At about 7pm on Monday, we had our nightmare: PROJECT DEFENSE. Or so we thought. That day we decided to do the defense so as to lessen our agony. We were kind of nervous when we saw that only our subject teacher was present for the defense, and we all had sync-ed minds: “Patay, mukhang gigisahin tayo.
I was the first one who started to talk because as the group leader, I had to introduce our proposed system and our objectives. Blah, blah, blah. And by the time I explained the Problem Areas, I am confident of what I was saying and kinda nervous that she might ask a detail about it. And yeah, she did, only that I was totally able to give out my answer back. As the reporting went on, I was so happy that she only found few mistakes in our documentation (typographical errors and add picture descriptions only) and she even said that it was written down very well. Of course, as the maker, I was flattered. 😀 Then it was Evan’s turn to discuss the program (this is the critical part). As he was discussing, I can’t stop my self from staring and thinking, “Wow, so that was how it worked! Wow! Wow! WOOOOW!!!” and I tell you, I was not the only one. The panelists could not even find a big mistake on it as the program had all the error-traps you could think of. And just, OH. MY. GOSH. They were impressed. Our subject adviser said that among all the groups who presented an Enrollment System database, we had the most accurate one.

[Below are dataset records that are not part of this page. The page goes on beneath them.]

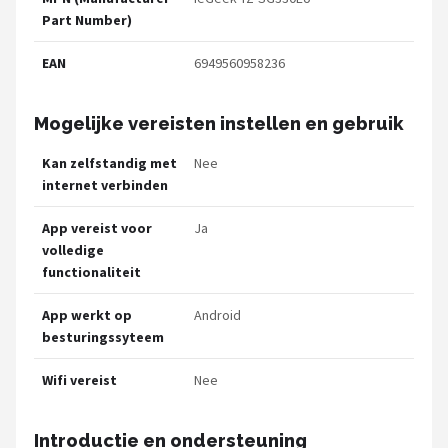
Part Number)
EAN
6949560958236
Mogelijke vereisten instellen en gebruik
Kan zelfstandig met
Nee
internet verbinden
App vereist voor
Ja
volledige
functionaliteit
App werkt op
Android
besturingssyteem
Wifi vereist
Nee
Introductie en ondersteuning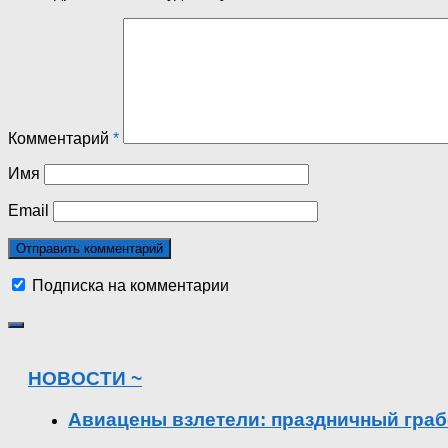
Комментарий
*
Имя
Email
Подписка на комментарии
НОВОСТИ ~
Авиацены взлетели: праздничный граб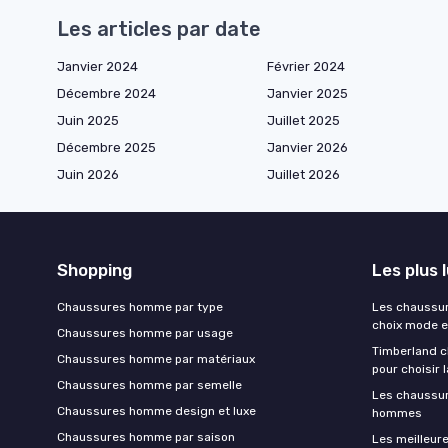
Les articles par date
Janvier 2024
Février 2024
Décembre 2024
Janvier 2025
Juin 2025
Juillet 2025
Décembre 2025
Janvier 2026
Juin 2026
Juillet 2026
Shopping
Les plus 
Chaussures homme par type
Les chaussu
choix mode e
Chaussures homme par usage
Timberland c
Chaussures homme par matériaux
pour choisir 
Chaussures homme par semelle
Les chaussur
Chaussures homme design et luxe
hommes
Chaussures homme par saison
Les meilleur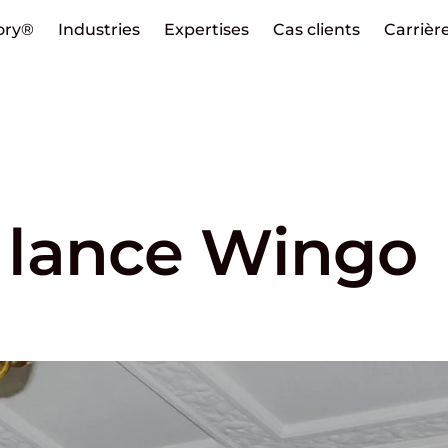
ory®
Industries
Expertises
Cas clients
Carrièr
 lance Wingo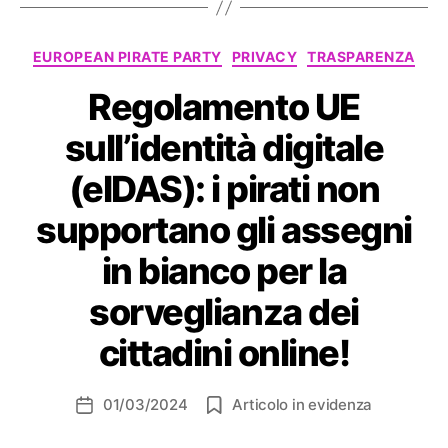
Categorie
EUROPEAN PIRATE PARTY
PRIVACY
TRASPARENZA
Regolamento UE
sull’identità digitale
(eIDAS): i pirati non
supportano gli assegni
in bianco per la
sorveglianza dei
cittadini online!
01/03/2024
Articolo in evidenza
Data
dell'articolo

So really, a good job to our group. An excellent one! And because of that, we had snack at Pizza Hut treated by our group mate Sartre~ Yum! :3
And then after that defense I always come late in class. But today is the worst. I wasn’t able to hear my alarm clock, and then when I suddenly woke up, it was already 9AM, 3 hours past my wake up time and 1 hour late from my departure time from home to school. I was kinda depressed, knowing that we have final exam this day on that subject. And you know, I did not make it. I thought our professor would allow me to take the exam even if I’m an hour late, but he pushed us outside like rats. What the f. I can’t take what he’s saying I decided to go out; my conscience called in sick. I was thinking of reasons how could I take the exam. I was crying so much that I remembered my hurting ear. I made that as a reason.